Study note • PMID 40393849
Pre-cooling alters pacing profiles resulting in no additional benefit to 20-km self-paced maximal cycling time-trial performance in heat acclimated endurance athletes.
Low risk + high feasibility for most athletes.
ELI5
In plain language
To examine the effect of pre-cooling (PreC) on cycling time-trial (CTT) performance in heat, before and after heat acclimation (HA). (randomized trial; trained triathletes).
The abstract doesn’t indicate a clear change in Performance in heat, Time-trial performance under the tested conditions. Treat this as a signal, not a guarantee; confirm methods and context in the full paper.
Takeaways
What the abstract suggests
- • Study question: To examine the effect of pre-cooling (PreC) on cycling time-trial (CTT) performance in heat, before and after heat acclimation (HA).
- • The abstract doesn’t indicate a clear change in Performance in heat, Time-trial performance under the tested conditions.
- • Population: trained triathletes.
- • Protocol cues (title/abstract): 60 min • 30 min • 5 km.
Protocol
Protocol (as reported)
- • Intervention/exposure: heat acclimation, heat stress (vs comparison group).

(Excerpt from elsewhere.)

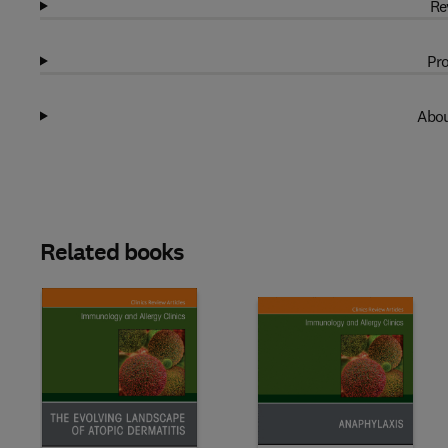
Re
Pro
Abou
Related books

- • Dose/time/duration cues in abstract/title: 60 min • 30 min • 5 km.
- • Outcomes: Performance in heat, Time-trial performance.
- • Replication note: abstracts often omit adherence and timing; confirm details before changing training or supplementation.
Fit
Who it helps, and who should skip it
Who it helps
- • Athletes similar to the study population (trained triathletes) working on heat.
- • Athletes who can measure Performance in heat, Time-trial performance with a repeatable workout or time-trial effort.
Who should skip
- • If you have symptoms or conditions that make the intervention risky, get professional guidance.
- • If you’re near race day and can’t safely test, defer the experiment.
Methods
What the study actually did
- • Design: randomized trial.
- • Population: trained triathletes.
- • Comparator: comparison group.
- • Outcomes measured: Performance in heat, Time-trial performance.
- • Protocol cues mentioned: 60 min • 30 min • 5 km.
- • Source: PubMed PMID 40393849 (2025) — Journal of science and medicine in sport.
Results excerpt
What the abstract reports
“Split times were faster in the first 12.5 km of the CTT in PostHA+PreC but slower across the rest of the CTT compared to PostHA-CON (b = -1.224 [-2.196, -0.157]).”
Note: excerpts are short; for full context, read the paper.
Limits
Limitations & bias
- • Abstract-only summaries can miss critical details (population, protocol, adherence, and context).
- • Single studies often don’t generalize to your event, history, and training load; treat results as a starting point.
- • If your context differs (elite vs recreational; cycling vs running), adjust expectations and be conservative.
- • This is performance information, not medical advice.
Coaching beta
Get a plan that adapts to your life.
Join the 26weeks.ai TestFlight beta for adaptive coaching, recovery-aware adjustments, and race-week reminders.
Keep going
Performance Science Lab
Research-backed protocols and evidence grades for endurance performance — built for athletes.
Heat performance research
Heat changes pacing, hydration, and fueling — and it can be trained like altitude with fewer logistics.
Heat acclimation: a protocol you can actually execute
Evidence-informed protocol: Heat acclimation: a protocol you can actually execute. Practical steps, who it helps, and what to watch out for.
Performance in heat research for endurance athletes
Heat punishes ego pacing; you need acclimation and cooling strategy to execute.
Time-trial performance research for endurance athletes
Practical performance outcome used in many studies: closer to racing than lab-only metrics.